El contexto para este respaldo es complejo. Boeing ha enfrentado años turbulentos, marcados por dos trágicos accidentes del 737 MAX que detuvieron las operaciones globales del avión, costosas paradas de producción y una demanda que se recupera de manera desigual tras el COVID-19. Sin embargo, Cramer señaló factores como el sólido libro de pedidos de la compañía, especialmente en su división de aviación comercial, y el repunte en los viajes aéreos como motores clave para una eventual recuperación.

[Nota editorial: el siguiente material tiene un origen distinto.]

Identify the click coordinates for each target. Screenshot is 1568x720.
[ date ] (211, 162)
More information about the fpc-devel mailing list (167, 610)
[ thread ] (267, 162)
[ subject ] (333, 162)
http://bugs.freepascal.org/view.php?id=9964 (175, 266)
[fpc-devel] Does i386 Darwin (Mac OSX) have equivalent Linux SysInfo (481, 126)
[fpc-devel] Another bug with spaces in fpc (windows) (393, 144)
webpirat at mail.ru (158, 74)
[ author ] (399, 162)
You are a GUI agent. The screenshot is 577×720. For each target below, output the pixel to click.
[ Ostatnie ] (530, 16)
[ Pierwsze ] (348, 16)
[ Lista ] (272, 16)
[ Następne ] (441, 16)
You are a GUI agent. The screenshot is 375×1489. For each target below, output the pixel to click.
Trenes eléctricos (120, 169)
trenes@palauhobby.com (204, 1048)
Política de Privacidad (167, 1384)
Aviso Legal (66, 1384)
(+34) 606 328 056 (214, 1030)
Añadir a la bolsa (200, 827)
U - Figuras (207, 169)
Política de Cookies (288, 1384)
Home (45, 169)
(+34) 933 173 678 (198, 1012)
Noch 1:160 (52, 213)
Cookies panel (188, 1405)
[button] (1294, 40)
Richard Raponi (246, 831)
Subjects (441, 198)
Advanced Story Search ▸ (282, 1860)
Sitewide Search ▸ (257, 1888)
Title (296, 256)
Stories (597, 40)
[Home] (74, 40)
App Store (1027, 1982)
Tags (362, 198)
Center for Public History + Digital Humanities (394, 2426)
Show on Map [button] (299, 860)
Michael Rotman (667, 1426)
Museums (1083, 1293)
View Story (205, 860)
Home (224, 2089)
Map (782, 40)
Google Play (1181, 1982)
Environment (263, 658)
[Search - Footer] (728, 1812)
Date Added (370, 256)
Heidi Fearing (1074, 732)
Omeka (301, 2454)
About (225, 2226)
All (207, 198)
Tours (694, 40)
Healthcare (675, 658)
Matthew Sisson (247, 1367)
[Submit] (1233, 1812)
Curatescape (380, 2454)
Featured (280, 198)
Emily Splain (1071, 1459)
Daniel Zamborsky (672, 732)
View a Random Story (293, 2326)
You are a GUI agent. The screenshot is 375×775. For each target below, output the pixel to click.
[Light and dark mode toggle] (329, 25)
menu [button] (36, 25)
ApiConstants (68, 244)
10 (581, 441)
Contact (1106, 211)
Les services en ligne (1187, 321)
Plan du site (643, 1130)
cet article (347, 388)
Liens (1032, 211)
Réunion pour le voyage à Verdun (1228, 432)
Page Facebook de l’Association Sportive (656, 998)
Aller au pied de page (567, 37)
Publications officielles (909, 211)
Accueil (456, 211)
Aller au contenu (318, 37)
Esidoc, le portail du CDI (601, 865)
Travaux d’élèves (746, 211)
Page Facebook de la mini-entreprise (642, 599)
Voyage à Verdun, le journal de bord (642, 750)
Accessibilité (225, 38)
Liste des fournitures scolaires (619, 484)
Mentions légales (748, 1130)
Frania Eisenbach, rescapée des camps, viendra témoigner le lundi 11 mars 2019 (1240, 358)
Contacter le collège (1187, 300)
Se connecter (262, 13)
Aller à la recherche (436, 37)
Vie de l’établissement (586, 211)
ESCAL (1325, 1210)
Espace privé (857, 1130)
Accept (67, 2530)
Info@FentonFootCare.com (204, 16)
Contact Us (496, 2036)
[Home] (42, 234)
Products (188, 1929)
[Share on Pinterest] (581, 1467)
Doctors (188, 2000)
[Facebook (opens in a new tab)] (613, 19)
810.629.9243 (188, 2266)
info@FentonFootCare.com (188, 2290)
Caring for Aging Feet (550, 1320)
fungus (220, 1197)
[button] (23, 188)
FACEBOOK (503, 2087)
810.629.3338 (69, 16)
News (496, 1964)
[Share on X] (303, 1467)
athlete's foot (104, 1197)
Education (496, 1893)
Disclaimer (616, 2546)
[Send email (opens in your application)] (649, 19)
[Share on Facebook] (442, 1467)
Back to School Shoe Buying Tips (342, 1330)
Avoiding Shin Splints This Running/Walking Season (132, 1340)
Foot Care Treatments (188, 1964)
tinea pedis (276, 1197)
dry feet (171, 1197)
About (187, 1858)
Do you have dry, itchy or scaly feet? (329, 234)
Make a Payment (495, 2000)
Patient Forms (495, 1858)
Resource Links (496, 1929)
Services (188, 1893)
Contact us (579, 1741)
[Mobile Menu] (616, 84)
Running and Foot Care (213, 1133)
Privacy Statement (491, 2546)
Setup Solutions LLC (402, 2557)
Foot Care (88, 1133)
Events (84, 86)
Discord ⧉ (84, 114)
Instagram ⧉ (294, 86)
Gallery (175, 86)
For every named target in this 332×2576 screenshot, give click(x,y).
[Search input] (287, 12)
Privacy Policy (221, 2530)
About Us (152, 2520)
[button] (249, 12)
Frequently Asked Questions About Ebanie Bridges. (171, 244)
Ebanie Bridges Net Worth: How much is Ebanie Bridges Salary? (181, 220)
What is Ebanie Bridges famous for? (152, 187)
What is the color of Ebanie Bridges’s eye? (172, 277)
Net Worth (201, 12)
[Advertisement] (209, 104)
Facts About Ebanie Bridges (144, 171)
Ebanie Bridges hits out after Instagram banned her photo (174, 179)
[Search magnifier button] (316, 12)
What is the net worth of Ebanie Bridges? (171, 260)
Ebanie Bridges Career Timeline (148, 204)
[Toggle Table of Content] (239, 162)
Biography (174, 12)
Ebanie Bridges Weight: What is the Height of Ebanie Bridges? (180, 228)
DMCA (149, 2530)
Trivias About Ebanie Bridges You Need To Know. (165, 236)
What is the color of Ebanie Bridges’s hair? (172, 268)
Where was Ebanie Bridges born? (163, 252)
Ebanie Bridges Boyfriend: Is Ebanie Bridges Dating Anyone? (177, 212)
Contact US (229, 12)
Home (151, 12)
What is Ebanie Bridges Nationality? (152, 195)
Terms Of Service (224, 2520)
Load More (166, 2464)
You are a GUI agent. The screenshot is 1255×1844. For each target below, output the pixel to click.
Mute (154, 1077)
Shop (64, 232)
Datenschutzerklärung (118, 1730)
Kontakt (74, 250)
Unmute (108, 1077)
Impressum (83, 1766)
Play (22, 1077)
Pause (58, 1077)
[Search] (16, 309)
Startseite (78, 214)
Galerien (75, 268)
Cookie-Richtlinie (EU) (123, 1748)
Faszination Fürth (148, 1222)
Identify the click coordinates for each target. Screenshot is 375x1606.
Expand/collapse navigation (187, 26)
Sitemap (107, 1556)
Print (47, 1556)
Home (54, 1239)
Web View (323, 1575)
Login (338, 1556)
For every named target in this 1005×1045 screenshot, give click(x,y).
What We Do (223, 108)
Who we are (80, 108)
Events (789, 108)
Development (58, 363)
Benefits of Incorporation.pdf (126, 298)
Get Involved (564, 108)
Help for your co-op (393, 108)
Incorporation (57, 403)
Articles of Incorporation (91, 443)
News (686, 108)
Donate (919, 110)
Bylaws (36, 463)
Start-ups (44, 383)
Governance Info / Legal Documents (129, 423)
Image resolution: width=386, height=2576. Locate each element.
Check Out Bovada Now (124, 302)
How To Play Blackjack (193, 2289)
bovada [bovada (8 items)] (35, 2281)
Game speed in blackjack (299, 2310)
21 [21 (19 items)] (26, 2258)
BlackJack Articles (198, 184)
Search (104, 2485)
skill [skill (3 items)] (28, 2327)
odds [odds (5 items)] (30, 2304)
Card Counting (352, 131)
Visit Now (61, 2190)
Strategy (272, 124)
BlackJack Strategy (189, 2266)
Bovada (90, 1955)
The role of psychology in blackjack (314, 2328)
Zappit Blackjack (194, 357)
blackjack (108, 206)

También mencionó el negocio de defensa y espacio de Boeing como pilares estables que proporcionan un flujo de caja predecible.
'Cuando miras más allá de los titulares negativos, ves una empresa con un monopolio efectivo en un duopolio global, junto con Airbus', declaró Cramer de manera aproximada durante el segmento. 'Tienen pedidos pendientes por años, y la demanda de viajes aéreos no va a desaparecer. Es una apuesta en la recuperación global y en la fortaleza industrial estadounidense'. Esta perspectiva optimista contrasta con la de algunos analistas que siguen preocupados por la deuda de Boeing, los retrasos en la entrega y la competencia feroz.
El impacto de tales declaraciones de Cramer no debe subestimarse. Su audiencia de inversores minoristas a menudo reacciona a sus recomendaciones, lo que puede generar volatilidad a corto plazo en el precio de las acciones. La mención positiva podría proporcionar un impulso psicológico al sentimiento sobre la acción, ofreciendo cierto alivio tras meses de noticias mayormente negativas. Sin embargo, los inversores institucionales probablemente basarán sus decisiones en fundamentos más profundos: los próximos informes de ganancias de Boeing, las actualizaciones sobre las tasas de producción y cualquier guía de la administración sobre el flujo de caja libre.
En conclusión, el respaldo de Jim Cramer a Boeing destaca una división clásica en Wall Street entre quienes ven una oportunidad de compra en una empresa de primer nivel en dificultades y quienes permanecen cautelosos ante sus problemas estructurales. Si bien el optimismo de una figura prominente puede atraer la atención, la trayectoria a largo plazo de Boeing dependerá de su capacidad para ejecutar la producción de manera fluida, restaurar la confianza total en su flota y gestionar su balance general de manera efectiva. Para los inversores, representa una apuesta de alto riesgo y alta recompensa en el futuro de la aviación y la manufactura estadounidense.